**Required action:** Whenever a picture appears, leave it out while repeating all the other data exactly.

Available data below:

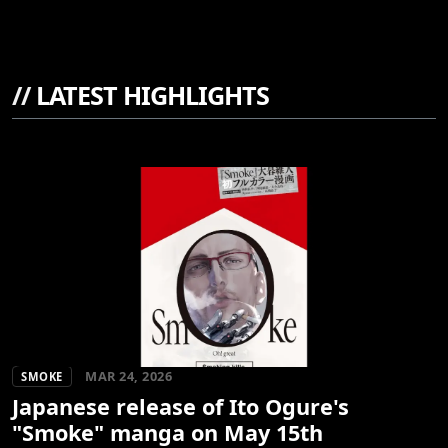
//
LATEST HIGHLIGHTS
MAR 24, 2026
SMOKE
Japanese release of Ito Ogure's
"Smoke" manga on May 15th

End of Available data.

**Your solution:**
//
LATEST HIGHLIGHTS
MAR 24, 2026
SMOKE
Japanese release of Ito Ogure's
"Smoke" manga on May 15th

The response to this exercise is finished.